So basically you really don't understand how the separation of powers works. If the SC declares a law unconstitutional, Congress can try to change the law to make it constitutional per the Court's ruling, but they can't change what is or is not constitutional. That is the power of the Court.
Well, arguably it's not. What changes what is or is not constitutional is, or I assume ought to be, what is written in the constitution. You have a process for creating and amending your constitution. My understanding is that it involves various state and national elected representatives or bodies.
While it is the court's role to interpret law, it is not their job to change it. That is a pretty fundamnetal distinction that people often lose sight of.

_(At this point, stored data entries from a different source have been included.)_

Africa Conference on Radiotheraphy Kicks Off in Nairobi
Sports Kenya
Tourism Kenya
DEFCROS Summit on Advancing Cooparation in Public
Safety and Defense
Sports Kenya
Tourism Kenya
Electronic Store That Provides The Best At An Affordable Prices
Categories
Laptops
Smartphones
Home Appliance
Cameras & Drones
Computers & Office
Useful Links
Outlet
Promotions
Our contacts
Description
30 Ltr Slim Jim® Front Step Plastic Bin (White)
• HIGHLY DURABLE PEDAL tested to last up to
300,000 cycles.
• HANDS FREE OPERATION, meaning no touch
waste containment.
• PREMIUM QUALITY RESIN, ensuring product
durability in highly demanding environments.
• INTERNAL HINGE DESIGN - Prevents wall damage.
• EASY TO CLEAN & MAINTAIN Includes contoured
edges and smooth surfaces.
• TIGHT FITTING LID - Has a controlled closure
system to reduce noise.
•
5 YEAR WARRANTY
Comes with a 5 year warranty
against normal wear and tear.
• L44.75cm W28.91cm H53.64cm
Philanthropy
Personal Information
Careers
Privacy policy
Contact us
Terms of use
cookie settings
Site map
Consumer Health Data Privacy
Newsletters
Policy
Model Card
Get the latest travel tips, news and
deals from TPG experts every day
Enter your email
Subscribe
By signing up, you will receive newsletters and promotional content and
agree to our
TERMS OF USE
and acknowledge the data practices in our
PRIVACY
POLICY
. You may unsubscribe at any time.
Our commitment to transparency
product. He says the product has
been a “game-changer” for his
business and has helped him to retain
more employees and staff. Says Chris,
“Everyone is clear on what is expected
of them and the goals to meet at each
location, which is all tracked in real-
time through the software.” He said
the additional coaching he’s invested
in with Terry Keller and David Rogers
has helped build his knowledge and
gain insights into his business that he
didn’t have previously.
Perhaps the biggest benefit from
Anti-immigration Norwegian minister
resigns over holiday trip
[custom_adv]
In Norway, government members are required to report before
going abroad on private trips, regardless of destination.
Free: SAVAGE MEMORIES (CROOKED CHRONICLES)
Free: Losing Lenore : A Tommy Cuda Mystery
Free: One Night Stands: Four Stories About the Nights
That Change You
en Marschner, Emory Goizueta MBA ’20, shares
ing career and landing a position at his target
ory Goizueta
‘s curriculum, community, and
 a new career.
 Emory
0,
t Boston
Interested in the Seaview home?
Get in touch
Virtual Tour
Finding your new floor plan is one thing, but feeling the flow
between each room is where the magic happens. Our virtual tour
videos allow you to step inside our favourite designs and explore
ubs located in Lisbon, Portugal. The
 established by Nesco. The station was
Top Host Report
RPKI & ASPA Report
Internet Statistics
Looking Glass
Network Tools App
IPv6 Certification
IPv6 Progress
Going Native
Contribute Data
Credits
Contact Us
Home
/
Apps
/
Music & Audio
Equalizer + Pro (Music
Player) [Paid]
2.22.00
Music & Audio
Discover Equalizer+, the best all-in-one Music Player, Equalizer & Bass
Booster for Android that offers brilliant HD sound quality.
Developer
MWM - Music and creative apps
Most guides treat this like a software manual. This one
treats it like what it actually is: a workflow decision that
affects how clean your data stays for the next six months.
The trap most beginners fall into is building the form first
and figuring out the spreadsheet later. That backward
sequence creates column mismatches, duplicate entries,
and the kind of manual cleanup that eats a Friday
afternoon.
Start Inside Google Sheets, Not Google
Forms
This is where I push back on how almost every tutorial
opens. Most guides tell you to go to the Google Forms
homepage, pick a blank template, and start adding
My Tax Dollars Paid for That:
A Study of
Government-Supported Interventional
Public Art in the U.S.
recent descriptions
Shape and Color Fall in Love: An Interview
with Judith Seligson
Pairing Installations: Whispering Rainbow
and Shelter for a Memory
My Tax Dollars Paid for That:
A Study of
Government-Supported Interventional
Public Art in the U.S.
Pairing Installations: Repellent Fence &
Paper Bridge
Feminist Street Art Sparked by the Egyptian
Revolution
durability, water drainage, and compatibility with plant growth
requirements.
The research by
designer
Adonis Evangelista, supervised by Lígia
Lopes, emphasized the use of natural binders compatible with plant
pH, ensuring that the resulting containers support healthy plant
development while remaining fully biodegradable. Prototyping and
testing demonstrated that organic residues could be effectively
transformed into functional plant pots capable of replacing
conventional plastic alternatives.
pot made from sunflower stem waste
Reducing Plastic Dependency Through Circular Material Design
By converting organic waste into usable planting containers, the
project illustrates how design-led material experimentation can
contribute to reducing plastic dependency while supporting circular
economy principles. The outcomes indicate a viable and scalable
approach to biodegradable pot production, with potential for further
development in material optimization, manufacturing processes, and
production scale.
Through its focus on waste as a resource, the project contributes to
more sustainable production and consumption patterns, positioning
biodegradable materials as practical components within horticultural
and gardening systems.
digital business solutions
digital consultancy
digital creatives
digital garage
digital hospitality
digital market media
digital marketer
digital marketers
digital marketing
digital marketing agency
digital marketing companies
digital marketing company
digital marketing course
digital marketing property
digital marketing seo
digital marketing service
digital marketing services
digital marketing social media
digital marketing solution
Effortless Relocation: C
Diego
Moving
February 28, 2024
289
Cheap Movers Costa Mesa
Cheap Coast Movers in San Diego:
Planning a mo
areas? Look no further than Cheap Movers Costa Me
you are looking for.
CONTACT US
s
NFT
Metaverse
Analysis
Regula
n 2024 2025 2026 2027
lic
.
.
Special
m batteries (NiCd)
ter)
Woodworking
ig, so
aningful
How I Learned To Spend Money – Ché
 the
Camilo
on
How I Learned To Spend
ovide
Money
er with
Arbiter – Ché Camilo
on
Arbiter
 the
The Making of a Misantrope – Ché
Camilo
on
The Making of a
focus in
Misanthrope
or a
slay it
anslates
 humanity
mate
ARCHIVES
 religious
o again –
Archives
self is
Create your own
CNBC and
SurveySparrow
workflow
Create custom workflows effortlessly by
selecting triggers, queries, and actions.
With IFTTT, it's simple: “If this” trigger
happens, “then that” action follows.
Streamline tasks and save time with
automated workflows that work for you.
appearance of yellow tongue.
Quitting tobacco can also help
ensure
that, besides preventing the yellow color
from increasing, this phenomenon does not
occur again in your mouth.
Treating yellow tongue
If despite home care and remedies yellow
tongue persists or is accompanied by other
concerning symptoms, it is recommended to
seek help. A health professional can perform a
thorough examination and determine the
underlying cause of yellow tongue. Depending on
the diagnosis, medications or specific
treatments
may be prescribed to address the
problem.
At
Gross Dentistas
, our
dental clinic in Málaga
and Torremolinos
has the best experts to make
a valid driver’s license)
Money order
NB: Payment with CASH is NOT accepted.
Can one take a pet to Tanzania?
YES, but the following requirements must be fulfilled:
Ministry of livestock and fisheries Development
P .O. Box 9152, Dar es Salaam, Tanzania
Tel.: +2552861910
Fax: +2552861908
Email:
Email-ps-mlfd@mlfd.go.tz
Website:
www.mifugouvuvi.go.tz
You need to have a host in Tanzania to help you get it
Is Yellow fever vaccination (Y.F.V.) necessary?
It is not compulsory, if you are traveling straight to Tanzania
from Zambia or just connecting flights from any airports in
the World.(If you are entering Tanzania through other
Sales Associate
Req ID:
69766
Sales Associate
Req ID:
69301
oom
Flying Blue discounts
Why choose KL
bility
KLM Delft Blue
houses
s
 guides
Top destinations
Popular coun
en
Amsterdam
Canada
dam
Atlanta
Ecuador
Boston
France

We have the same sort of discussions in Canada about the 1982 Constitution Act, which contained a Charter of Rights. prior to 82, the courts could try to figure out what took precedence when different laws contradicted each other, and could strike laws as being outside legislative powers where a provincial legislature passed a law within federal legislative authority and vice versa, but it's role was pretty limited.
However, with the Charter, which is very vague as all such bills of rights tend to be, the Court has taken on a far more activist and progressive role.
Whether that is a positive or a negative is debated (though generally favoured). But I think it has been universally acknowledged as a major change in the role of the judiciary, initiated by constitutional reforms which in turn were initiated by the federal and (most) provincial legislatures.
I don't know if this is true, but If you've seen in the US that this change has been driven not by legislative initiative but by judicial creep, then it does make sense to consider what legal avenues exist to push back where teat judicial creep was not contemplated or sought by those that created such constitutions and laws in the first place.